ਜਗਿ ਹਉਮੈ ਮੈਲੁ ਦੁਖੁ ਪਾਇਆ ਮਲੁ ਲਾਗੀ ਦੂਜੈ ਭਾਇ ॥
jag haumai mail dukh paaeaa mal laagee doojai bhaae |

De wereld is vervuild met het vuil van egoïsme en lijden onder pijn.

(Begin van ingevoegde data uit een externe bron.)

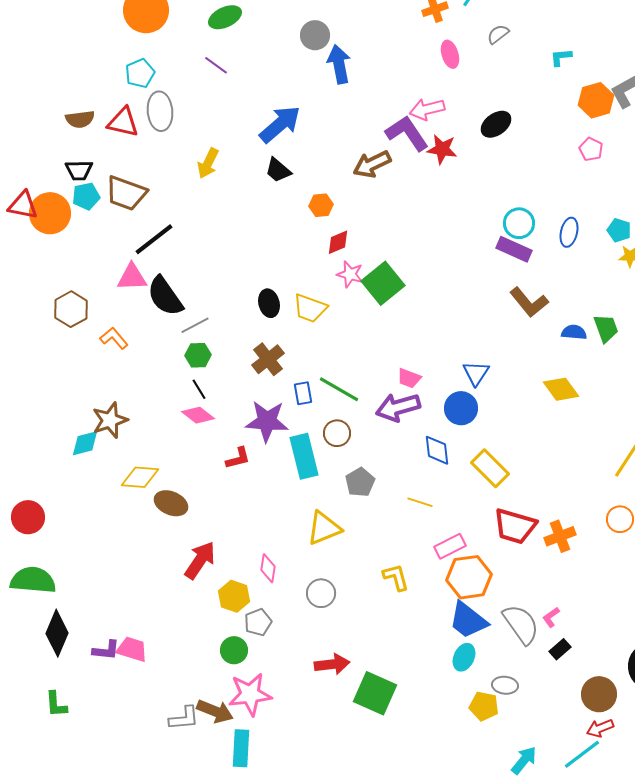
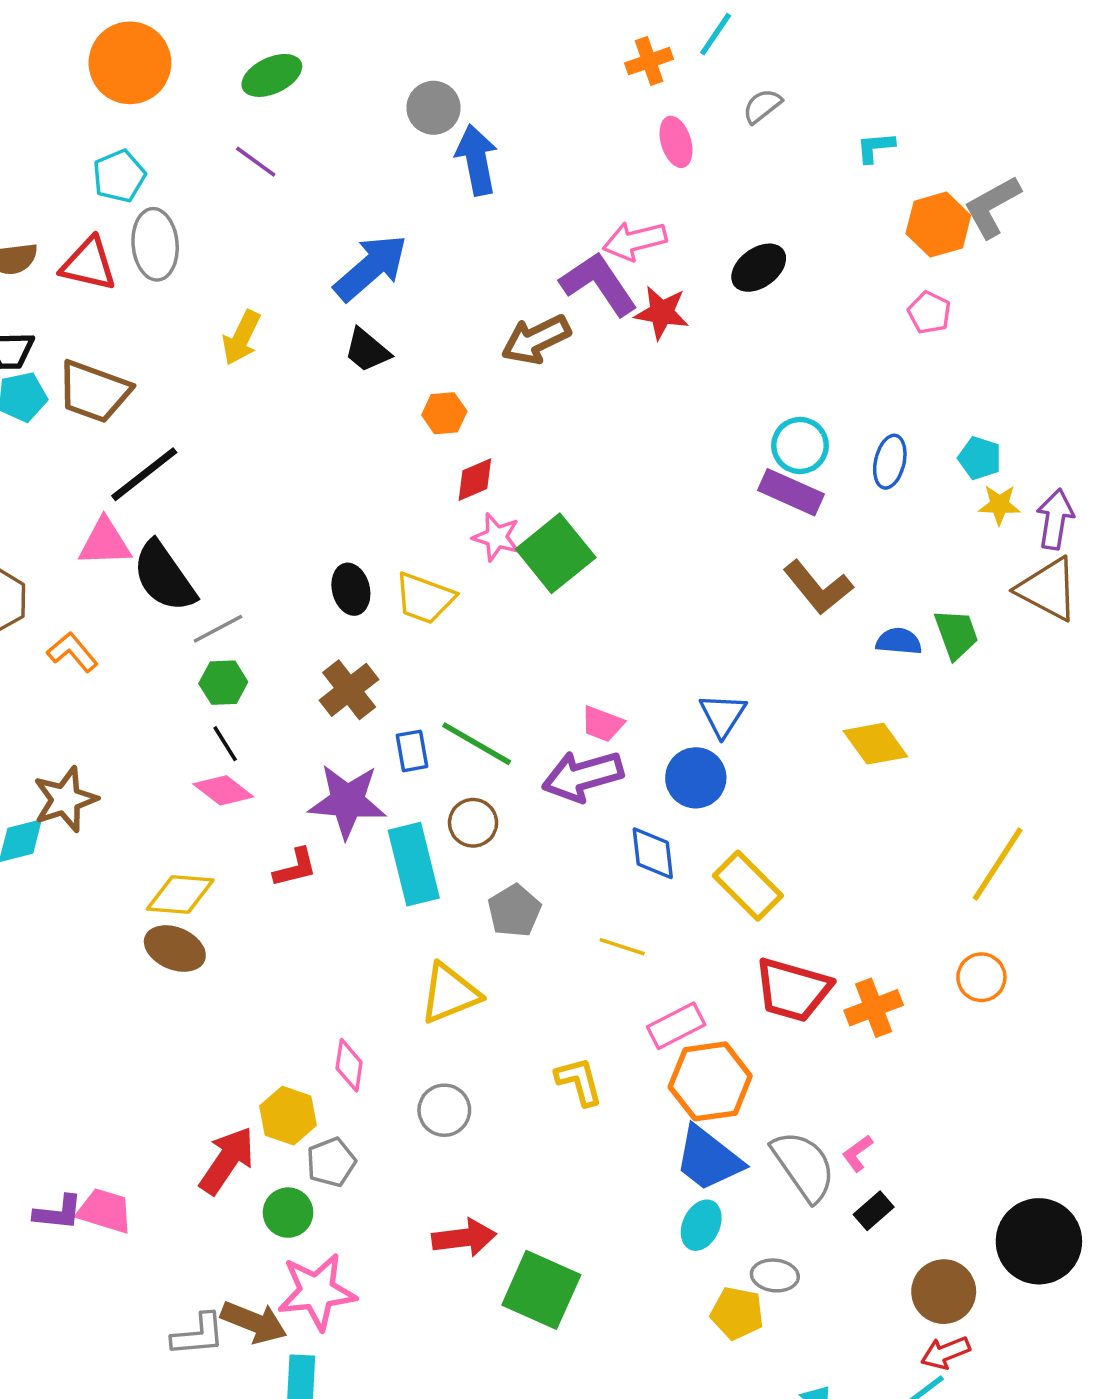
yellow diamond: (140, 477) -> (180, 895), moved
red arrow: (200, 560) -> (227, 1160), moved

Deze vuiligheid blijft aan hen plakken vanwege hun liefde voor de dualiteit.

ਮਲੁ ਹਉਮੈ ਧੋਤੀ ਕਿਵੈ ਨ ਉਤਰੈ ਜੇ ਸਉ ਤੀਰਥ ਨਾਇ ॥
mal haumai dhotee kivai na utarai je sau teerath naae |

Deze vuiligheid van egoïsme kan niet worden weggewassen, zelfs niet door het nemen van reinigende baden in honderden heilige heiligdommen.

ਬਹੁ ਬਿਧਿ ਕਰਮ ਕਮਾਵਦੇ ਦੂਣੀ ਮਲੁ ਲਾਗੀ ਆਇ ॥
bahu bidh karam kamaavade doonee mal laagee aae |

Door allerlei rituelen uit te voeren worden mensen besmeurd met dubbel zoveel vuiligheid.

ਪੜਿਐ ਮੈਲੁ ਨ ਉਤਰੈ ਪੂਛਹੁ ਗਿਆਨੀਆ ਜਾਇ ॥੧॥
parriaai mail na utarai poochhahu giaaneea jaae |1|

Deze vuiligheid wordt niet verwijderd door te studeren. Ga je gang en vraag het aan de wijzen. ||1||

ਮਨ ਮੇਰੇ ਗੁਰ ਸਰਣਿ ਆਵੈ ਤਾ ਨਿਰਮਲੁ ਹੋਇ ॥
man mere gur saran aavai taa niramal hoe |

O mijn geest, als je naar het Heiligdom van de Guru komt, zul je onberispelijk en puur worden.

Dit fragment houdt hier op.